Sortant du film de Jafar Panahi, je ne peux pas ne pas vous en parler. Au-delà du petit chef-d’oeuvre qu’il représente par sa facture, "Le Cercle" (Lion d'Or 2000 à Venise) est  le message douloureux d’un homme qui dénonce les turpitudes d’un système. 

Nous suivons les tranches de vie de six femmes iraniennes, prisonnières d’une société brutale aux principes stupidement inhumains, qui semblent se passer un témoin invisible.
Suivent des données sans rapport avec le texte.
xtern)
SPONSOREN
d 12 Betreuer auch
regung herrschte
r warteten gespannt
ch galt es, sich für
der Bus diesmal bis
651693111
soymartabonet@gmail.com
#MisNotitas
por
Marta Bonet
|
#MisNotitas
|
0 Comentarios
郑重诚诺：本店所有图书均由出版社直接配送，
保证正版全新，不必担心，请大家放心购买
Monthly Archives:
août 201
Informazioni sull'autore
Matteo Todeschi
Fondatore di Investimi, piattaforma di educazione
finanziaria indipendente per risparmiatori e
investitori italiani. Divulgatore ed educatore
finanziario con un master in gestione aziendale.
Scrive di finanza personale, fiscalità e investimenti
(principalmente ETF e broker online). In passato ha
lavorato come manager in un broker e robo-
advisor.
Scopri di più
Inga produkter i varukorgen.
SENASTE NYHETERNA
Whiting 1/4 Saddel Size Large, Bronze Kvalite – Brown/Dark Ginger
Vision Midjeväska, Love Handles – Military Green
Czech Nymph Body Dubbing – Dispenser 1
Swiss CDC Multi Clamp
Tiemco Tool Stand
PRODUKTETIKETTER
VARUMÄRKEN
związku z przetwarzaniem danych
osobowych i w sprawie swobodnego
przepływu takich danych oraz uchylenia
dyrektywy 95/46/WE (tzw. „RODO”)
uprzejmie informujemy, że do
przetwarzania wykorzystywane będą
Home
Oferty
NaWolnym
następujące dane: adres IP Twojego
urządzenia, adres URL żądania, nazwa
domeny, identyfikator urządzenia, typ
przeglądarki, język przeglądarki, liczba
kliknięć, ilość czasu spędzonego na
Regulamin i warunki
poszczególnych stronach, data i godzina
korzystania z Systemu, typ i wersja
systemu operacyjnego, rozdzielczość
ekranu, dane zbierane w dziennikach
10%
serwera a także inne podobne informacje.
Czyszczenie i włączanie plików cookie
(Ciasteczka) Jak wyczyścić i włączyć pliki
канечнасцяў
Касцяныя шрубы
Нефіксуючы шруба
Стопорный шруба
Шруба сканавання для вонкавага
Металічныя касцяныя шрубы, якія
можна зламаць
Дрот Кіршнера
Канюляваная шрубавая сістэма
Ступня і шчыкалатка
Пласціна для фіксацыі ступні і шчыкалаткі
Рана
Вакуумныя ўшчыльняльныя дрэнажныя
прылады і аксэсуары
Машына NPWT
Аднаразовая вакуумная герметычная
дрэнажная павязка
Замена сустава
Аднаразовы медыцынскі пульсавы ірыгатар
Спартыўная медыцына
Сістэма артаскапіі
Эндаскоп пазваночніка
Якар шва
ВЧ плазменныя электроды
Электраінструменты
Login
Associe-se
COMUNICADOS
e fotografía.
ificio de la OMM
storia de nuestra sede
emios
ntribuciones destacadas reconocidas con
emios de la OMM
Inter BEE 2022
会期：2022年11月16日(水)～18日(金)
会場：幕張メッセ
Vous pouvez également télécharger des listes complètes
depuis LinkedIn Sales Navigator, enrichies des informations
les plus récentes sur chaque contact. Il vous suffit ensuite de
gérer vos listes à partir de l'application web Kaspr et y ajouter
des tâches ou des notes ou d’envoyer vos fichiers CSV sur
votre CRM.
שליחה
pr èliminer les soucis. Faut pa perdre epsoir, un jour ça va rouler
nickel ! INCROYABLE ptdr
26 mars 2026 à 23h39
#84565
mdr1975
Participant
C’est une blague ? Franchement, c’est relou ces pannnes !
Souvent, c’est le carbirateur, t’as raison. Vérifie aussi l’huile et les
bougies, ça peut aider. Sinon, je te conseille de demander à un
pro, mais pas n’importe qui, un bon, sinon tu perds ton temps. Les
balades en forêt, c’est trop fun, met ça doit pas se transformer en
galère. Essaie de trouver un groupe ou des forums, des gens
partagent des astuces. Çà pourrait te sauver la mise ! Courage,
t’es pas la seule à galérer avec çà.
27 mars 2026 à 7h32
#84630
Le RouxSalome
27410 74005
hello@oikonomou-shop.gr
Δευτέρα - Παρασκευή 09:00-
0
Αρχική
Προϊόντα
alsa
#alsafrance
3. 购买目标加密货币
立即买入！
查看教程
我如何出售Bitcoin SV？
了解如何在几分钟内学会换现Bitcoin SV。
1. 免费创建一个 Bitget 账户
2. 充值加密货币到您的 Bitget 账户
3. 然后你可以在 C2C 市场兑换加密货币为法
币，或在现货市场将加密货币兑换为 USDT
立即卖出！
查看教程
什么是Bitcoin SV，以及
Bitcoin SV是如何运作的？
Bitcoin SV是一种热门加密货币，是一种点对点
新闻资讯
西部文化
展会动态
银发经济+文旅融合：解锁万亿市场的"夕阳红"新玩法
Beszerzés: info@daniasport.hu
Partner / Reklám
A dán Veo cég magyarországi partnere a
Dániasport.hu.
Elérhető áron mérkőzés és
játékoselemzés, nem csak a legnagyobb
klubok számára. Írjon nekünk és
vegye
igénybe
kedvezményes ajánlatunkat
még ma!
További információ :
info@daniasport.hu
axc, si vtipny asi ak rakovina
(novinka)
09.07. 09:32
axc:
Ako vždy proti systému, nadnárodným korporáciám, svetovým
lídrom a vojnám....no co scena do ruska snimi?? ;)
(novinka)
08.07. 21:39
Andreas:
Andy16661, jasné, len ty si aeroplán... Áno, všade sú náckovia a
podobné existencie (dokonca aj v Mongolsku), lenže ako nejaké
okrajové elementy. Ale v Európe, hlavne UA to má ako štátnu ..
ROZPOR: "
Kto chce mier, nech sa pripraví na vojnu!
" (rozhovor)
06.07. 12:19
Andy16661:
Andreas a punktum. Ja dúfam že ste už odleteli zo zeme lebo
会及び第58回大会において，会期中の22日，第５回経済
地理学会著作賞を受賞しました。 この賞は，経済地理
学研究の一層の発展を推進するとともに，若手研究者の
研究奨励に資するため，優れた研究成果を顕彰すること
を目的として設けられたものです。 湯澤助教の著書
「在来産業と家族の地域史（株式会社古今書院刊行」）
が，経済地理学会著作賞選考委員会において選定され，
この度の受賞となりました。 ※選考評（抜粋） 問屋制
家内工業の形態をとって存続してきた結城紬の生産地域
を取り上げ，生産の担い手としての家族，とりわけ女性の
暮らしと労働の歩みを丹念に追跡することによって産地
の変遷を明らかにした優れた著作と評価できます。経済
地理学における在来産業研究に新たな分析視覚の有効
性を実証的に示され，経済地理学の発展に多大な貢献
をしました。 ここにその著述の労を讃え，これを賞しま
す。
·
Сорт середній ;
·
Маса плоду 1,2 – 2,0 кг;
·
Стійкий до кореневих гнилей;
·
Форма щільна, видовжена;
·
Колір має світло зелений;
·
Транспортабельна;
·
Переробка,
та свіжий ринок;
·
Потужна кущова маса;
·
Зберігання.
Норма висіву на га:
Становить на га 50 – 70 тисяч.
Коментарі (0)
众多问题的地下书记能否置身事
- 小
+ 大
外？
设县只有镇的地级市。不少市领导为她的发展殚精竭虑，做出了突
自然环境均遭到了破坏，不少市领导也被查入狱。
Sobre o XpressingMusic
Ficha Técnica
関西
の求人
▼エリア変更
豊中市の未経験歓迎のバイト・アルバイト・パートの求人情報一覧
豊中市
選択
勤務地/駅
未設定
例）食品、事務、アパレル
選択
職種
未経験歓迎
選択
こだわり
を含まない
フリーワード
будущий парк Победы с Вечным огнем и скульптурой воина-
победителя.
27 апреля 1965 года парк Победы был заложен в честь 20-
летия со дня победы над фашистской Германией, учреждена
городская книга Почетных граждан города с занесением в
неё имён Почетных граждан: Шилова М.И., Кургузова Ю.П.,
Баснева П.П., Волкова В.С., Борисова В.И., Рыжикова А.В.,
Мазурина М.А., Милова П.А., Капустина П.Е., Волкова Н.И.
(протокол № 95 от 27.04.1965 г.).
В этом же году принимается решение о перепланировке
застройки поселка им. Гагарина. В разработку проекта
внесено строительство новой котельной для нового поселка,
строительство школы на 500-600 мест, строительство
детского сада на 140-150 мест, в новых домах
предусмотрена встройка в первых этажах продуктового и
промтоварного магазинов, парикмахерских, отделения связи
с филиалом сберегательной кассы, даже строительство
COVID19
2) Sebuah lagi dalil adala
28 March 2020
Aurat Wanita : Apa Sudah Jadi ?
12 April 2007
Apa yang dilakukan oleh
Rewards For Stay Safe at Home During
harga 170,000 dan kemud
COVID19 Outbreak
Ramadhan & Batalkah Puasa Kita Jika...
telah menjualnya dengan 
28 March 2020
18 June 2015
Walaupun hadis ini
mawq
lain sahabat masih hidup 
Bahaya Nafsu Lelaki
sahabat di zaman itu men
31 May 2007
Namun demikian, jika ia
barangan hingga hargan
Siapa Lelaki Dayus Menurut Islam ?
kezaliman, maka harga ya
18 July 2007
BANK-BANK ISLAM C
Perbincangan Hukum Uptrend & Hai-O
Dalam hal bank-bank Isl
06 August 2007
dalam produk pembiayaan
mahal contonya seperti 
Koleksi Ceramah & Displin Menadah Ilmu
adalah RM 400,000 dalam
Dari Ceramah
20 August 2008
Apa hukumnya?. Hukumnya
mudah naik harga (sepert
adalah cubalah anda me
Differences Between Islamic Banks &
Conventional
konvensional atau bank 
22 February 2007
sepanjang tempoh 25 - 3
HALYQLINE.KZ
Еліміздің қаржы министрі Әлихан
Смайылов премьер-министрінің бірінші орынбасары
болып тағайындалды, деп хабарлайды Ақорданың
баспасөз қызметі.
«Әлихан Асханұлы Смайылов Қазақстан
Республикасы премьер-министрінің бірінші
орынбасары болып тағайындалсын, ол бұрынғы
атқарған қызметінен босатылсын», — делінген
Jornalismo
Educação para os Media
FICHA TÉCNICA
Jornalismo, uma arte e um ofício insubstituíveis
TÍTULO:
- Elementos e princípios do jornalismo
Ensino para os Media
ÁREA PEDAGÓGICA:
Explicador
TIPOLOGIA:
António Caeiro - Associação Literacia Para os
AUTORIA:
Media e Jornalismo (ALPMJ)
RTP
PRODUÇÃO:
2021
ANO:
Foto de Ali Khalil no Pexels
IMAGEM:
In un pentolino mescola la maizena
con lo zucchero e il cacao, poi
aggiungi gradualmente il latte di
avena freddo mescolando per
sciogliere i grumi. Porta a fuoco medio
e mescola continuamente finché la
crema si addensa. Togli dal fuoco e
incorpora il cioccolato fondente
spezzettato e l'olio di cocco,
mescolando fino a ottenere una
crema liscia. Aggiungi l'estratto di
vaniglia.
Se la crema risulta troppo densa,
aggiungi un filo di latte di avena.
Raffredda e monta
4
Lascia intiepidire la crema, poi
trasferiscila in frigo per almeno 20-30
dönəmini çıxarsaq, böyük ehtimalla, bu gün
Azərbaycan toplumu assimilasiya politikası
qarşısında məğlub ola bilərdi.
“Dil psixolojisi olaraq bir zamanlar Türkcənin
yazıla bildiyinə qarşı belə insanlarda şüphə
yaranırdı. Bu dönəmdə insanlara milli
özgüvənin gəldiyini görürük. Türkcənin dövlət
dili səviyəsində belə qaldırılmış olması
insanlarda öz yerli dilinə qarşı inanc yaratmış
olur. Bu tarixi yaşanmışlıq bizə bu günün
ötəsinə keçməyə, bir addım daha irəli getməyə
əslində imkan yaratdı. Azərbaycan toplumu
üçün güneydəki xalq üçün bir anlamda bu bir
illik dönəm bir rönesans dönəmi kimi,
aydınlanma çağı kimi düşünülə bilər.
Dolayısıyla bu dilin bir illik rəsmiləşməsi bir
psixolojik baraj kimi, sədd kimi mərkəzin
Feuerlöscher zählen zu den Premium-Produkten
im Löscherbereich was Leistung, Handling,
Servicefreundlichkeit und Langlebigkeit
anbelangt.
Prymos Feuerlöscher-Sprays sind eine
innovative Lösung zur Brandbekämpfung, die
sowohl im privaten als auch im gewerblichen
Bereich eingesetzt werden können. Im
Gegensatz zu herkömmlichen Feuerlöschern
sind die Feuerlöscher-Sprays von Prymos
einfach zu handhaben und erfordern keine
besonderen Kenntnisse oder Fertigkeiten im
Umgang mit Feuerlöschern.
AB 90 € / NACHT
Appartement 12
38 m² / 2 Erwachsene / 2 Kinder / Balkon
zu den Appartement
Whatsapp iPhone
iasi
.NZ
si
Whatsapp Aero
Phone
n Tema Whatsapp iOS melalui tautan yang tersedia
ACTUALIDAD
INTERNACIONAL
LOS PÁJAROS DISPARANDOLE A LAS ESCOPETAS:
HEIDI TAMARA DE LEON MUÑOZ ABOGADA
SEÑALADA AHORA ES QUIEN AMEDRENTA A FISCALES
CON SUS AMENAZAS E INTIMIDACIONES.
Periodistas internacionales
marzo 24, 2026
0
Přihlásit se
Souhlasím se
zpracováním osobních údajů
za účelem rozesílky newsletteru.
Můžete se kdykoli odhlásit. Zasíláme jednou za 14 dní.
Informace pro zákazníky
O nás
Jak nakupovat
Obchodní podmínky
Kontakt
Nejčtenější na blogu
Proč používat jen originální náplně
Coups, honte, dévalorisation, infantilisation, aucun supplice moral ou physique ne leur est épargné,  Pourtant, elles réussissent à maintenir une flamme vacillante de dignité, de courage et de force. 

Comme l’étau qu’il nous décrit, et pour respecter la symbolique du cercle, ce film est construit en boucle : les femmes qui tentent d’échapper à l’enfermement, évoluent dans des bâtiments, des cellules et des couloirs circulaires, elles reviennent sans cesse sur leurs pas, et à la fin, on les retrouve dans leur situation de départ : derrière une porte close. De femmes poursuivies, les héroïnes deviennent des femmes rattrapées.  En comparaison de cette condition féminine misérable, la liberté dont jouissent les hommes paraît outrageante. Si la femme veut avoir un peu de cette liberté, il lui faudra un mari, mais pour avoir ce mari, il lui faudra rogner sa liberté. La boucle est  ainsi bouclée ! 

Il n’y a pas de fioritures dans les images de ce film. Techniquement minimaliste, il nous donne l’impression d’avoir été tourné dans l’urgence comme si un danger menaçait. Quant à la bande musicale, elle est à l’avenant : elle se contente de nous transmettre la musique de la rue, celle de la radio d’une voiture ou celle d’un homme qui chante dans un fourgon cellulaire, apportant, à chaque fois, une respiration brève mais salutaire. 

Si une image devait me rester, la plus douloureuse peut-être, ce serait celle de cette petite fille abandonnée par sa mère devant un hôtel pour clients nantis. Dans son regard inondé par ses pleurs, toute la détresse du monde semble poindre. 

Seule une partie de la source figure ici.